On the morning of September 20, Hurricane Fiona, with maximum sustained winds of 115 mph (185 km/h), struck the Turks and Caicos Islands as a Category 3 storm, after causing severe devastation in Puerto Rico and the Dominican Republic.
According to the US National Hurricane Center, Fiona, which has become the first major hurricane of the 2022 season in the Atlantic, is likely to strengthen further into a Category 4 hurricane as it approaches Bermuda on Friday. It has been forecast that it will weaken before hitting eastern Canada over the weekend.
The hurricane, while it passed through the Caribbean Sea, left at least four people dead in Puerto Rico and one in the Dominican Republic in addition causing extensive infrastructural damage in both countries.
It hit the southeast coast of the Dominican Republic early on September 19 as a Category 1 hurricane, bringing strong winds and heavy rains. According to preliminary reports, around 12,400 people were displaced, at least fifty homes suffered partial or total damage, and over 11,000 households suffered power outages. It also left several highways blocked and cut off several villages.
A red alert was declared for 13 of the 32 provinces located in the north and east part of the country. Following the storm, Dominican President Luis Abinader declared the provinces of La Altagracia, La Romana, El Seibo, Samaná, Hato Mayor, María Trinidad Sánchez, Duarte and Monte Plata as “disaster zones” due to the damage caused. The nation remains on alert against floods and landslides.
In Puerto Rico, Fiona caused destruction at a far greater level. It made landfall on the southwest coast of the country on the afternoon of September 18 as a Category 1 hurricane, unleashing torrential rains and gusty winds in a large part of the island.
According to reports, it triggered a widespread blackout on the island, leaving over 1.3 million customers without electricity. Due to lack of power, water services remain cut for more than 830,000 customers, which represent two-thirds of the total on the island. The private Canadian-American electricity transmission and distribution company, LUMA Energy, against which Puerto Ricans have repeatedly mobilized in recent months, said that “the total restoration of the electrical service could take several days.”

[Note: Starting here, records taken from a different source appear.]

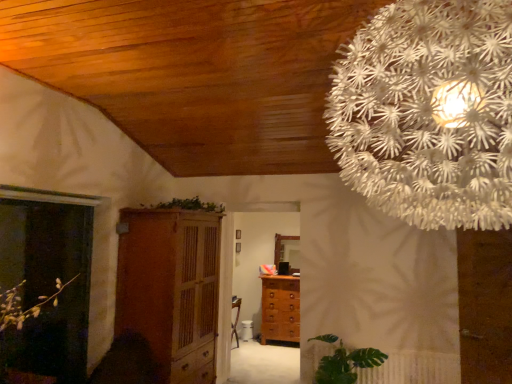 Question: Do you think white paper flower at upper right is within brown wooden chest of drawers at center, or outside of it?

Choices:
 (A) inside
 (B) outside

Answer: (B)

Question: Is point (456, 178) closer or farther from the camera than point (295, 317)?

Choices:
 (A) farther
 (B) closer

Answer: (B)

Question: Which of these objects is positioned farthest from the brown wooden chest of drawers at center?

Choices:
 (A) wooden cabinet at center
 (B) translucent glass screen door at left
 (C) green leafy plant at lower right
 (D) white paper flower at upper right
 (E) green leafy plant at upper center

Answer: (D)

Question: Considering the real-world distances, which object is closest to the brown wooden chest of drawers at center?

Choices:
 (A) green leafy plant at lower right
 (B) white paper flower at upper right
 (C) wooden cabinet at center
 (D) green leafy plant at upper center
 (E) translucent glass screen door at left

Answer: (A) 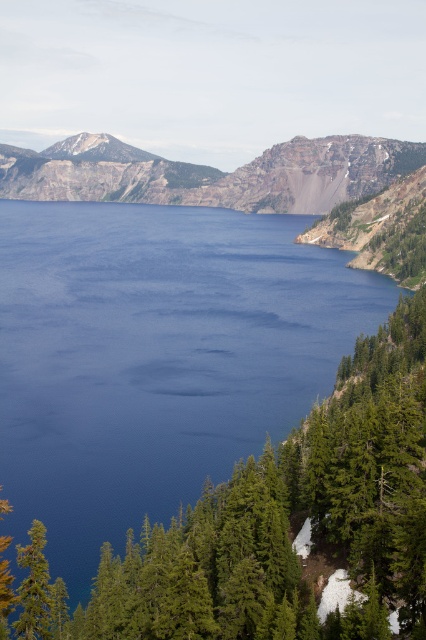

Additionally, severe floods and landslides caused vast damage to public and private infrastructure as well as banana plantations and coffee trees. Several power lines and telecommunications lines were also knocked down. The collapse of at least one bridge was reported in the municipality of Utuado. Roads and highways across the island were blocked with trees down and a lot of flooding.
Puerto Rican Governor Pedro Pierluisi described the damage caused as “catastrophic.”
Hurricane Fiona exacerbated the situation in Puerto Rico, which is still recovering from the impacts of Hurricane Maria, which destroyed the power grid and killed more than 3,000 people in 2017.